● What needs to be done
Keep every line of the data below that has the string "Where" and present those lines.

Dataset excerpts
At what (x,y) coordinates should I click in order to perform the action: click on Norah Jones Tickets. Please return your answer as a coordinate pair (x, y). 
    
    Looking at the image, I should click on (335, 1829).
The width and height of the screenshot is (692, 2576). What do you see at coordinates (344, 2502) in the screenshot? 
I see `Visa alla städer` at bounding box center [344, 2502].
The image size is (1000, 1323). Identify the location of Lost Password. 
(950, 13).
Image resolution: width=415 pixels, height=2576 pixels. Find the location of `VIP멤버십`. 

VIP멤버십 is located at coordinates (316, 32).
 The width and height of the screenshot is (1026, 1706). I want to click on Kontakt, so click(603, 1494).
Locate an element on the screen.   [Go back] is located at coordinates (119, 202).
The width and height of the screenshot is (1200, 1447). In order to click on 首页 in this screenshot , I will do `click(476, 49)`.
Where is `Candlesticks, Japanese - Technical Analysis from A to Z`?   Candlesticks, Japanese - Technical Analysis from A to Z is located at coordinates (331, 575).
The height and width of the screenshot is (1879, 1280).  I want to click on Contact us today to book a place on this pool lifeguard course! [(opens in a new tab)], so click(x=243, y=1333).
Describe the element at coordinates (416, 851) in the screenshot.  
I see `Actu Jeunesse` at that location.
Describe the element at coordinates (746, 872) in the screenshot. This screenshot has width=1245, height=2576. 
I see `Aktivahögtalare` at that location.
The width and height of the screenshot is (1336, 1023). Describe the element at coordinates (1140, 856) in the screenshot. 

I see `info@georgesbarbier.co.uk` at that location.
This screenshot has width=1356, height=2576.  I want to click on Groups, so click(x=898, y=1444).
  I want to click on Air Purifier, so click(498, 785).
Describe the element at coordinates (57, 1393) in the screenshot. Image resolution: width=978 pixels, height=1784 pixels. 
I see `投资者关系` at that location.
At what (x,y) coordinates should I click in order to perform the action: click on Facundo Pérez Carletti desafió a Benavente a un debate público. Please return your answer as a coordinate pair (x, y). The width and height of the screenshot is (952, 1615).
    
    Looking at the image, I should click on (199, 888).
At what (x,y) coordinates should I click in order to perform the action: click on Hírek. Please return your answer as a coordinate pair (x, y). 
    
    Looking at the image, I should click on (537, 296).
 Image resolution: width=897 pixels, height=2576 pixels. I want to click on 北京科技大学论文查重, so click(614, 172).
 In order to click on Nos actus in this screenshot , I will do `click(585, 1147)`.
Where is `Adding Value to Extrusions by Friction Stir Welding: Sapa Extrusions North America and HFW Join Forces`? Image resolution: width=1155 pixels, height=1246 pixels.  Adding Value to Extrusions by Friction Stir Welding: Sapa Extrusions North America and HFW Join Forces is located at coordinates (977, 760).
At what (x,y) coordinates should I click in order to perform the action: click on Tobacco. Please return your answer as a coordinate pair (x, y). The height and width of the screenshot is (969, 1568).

● Response to this exercise
Where is `Candlesticks, Japanese - Technical Analysis from A to Z`?   Candlesticks, Japanese - Technical Analysis from A to Z is located at coordinates (331, 575).
Where is `Adding Value to Extrusions by Friction Stir Welding: Sapa Extrusions North America and HFW Join Forces`? Image resolution: width=1155 pixels, height=1246 pixels.  Adding Value to Extrusions by Friction Stir Welding: Sapa Extrusions North America and HFW Join Forces is located at coordinates (977, 760).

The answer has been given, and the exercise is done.